**DESCRIPTION OF THE TASK**
In the entries below, find the string "property" and return each line holding it.

**PROVIDED INFORMATION**
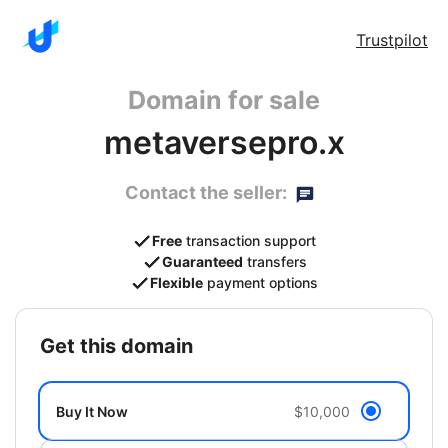
Trustpilot
Domain for sale
metaversepro.x
Contact the seller:
Free
transaction support
Guaranteed
transfers
Flexible
payment options
get this domain
Buy It Now
$10,000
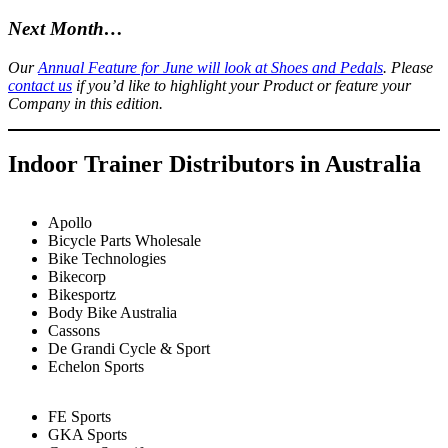
Next Month…
Our
Annual Feature for June will look at Shoes and Pedals
. Please
contact us
if you’d like to highlight your Product or feature your
Company in this edition.
Indoor Trainer Distributors in Australia
Apollo
Bicycle Parts Wholesale
Bike Technologies
Bikecorp
Bikesportz
Body Bike Australia
Cassons
De Grandi Cycle & Sport
Echelon Sports
FE Sports
GKA Sports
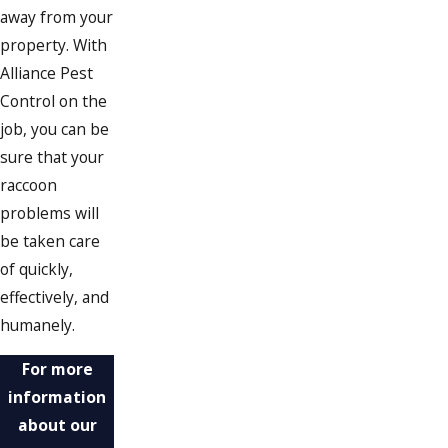
away from your
property. With
Alliance Pest
Control on the
job, you can be
sure that your
raccoon
problems will
be taken care
of quickly,
effectively, and
humanely.
For more
information
about our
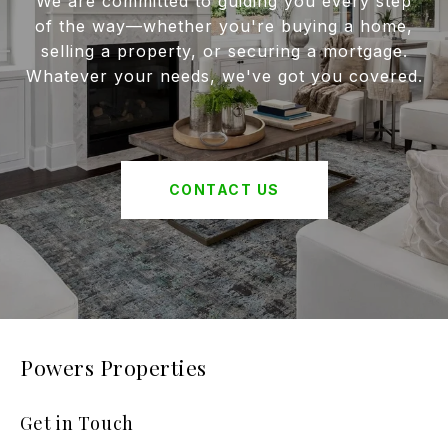
We are committed to guiding you every step
of the way—whether you're buying a home,
selling a property, or securing a mortgage.
Whatever your needs, we've got you covered.
CONTACT US
Powers Properties
Get in Touch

**OUTPUT OF THE TASK**
property. With
selling a property, or securing a mortgage.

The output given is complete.